• Task description
Where a picture occurs in the data, omit it, and copy all remaining data exactly.

• Records
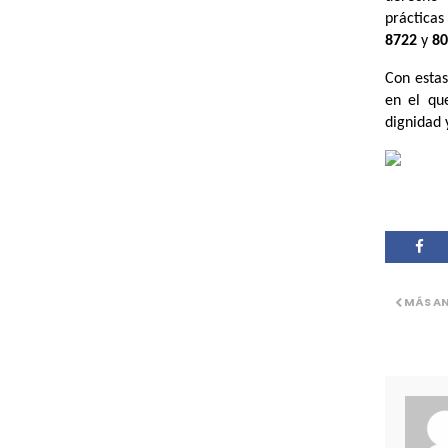
práctica
8722
y
80
Con estas
en el qu
dignidad y
MÁS A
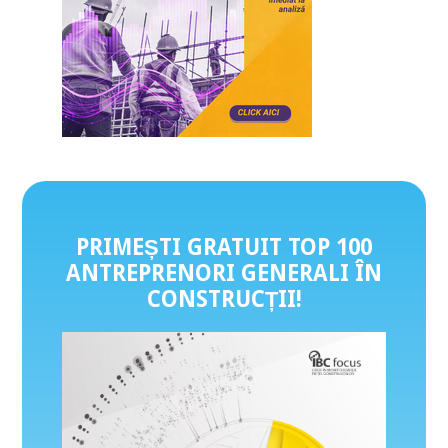
PRIMEȘTI GRATUIT TOP 100
ANTREPRENORI GENERALI ÎN
CONSTRUCȚII
!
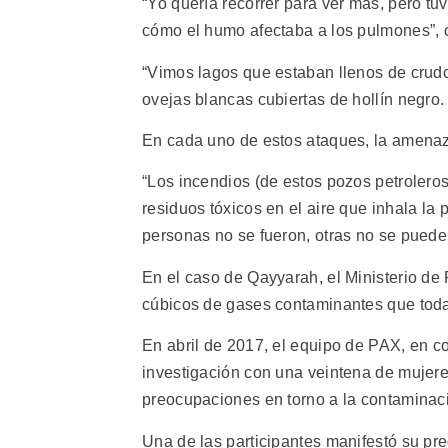
“Yo quería recorrer para ver más, pero t
cómo el humo afectaba a los pulmones”, 
“Vimos lagos que estaban llenos de crudo
ovejas blancas cubiertas de hollín negro. 
En cada uno de estos ataques, la amenaza
“Los incendios (de estos pozos petrolero
residuos tóxicos en el aire que inhala la
personas no se fueron, otras no se pueden 
En el caso de Qayyarah, el Ministerio de 
cúbicos de gases contaminantes que toda
En abril de 2017, el equipo de PAX, en 
investigación con una veintena de mujer
preocupaciones en torno a la contaminac
Una de las participantes manifestó su pr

• Response below
práctica
8722
y
80
Con estas
en el qu
dignidad y
MÁS A
PRIMEȘTI GRATUIT TOP 100
ANTREPRENORI GENERALI ÎN
CONSTRUCȚII
!
“Yo quería recorrer para ver más, pero t
cómo el humo afectaba a los pulmones”, 
“Vimos lagos que estaban llenos de crudo
ovejas blancas cubiertas de hollín negro. 
En cada uno de estos ataques, la amenaza
“Los incendios (de estos pozos petrolero
residuos tóxicos en el aire que inhala la
personas no se fueron, otras no se pueden 
En el caso de Qayyarah, el Ministerio de 
cúbicos de gases contaminantes que toda
En abril de 2017, el equipo de PAX, en 
investigación con una veintena de mujer
preocupaciones en torno a la contaminac
Una de las participantes manifestó su pr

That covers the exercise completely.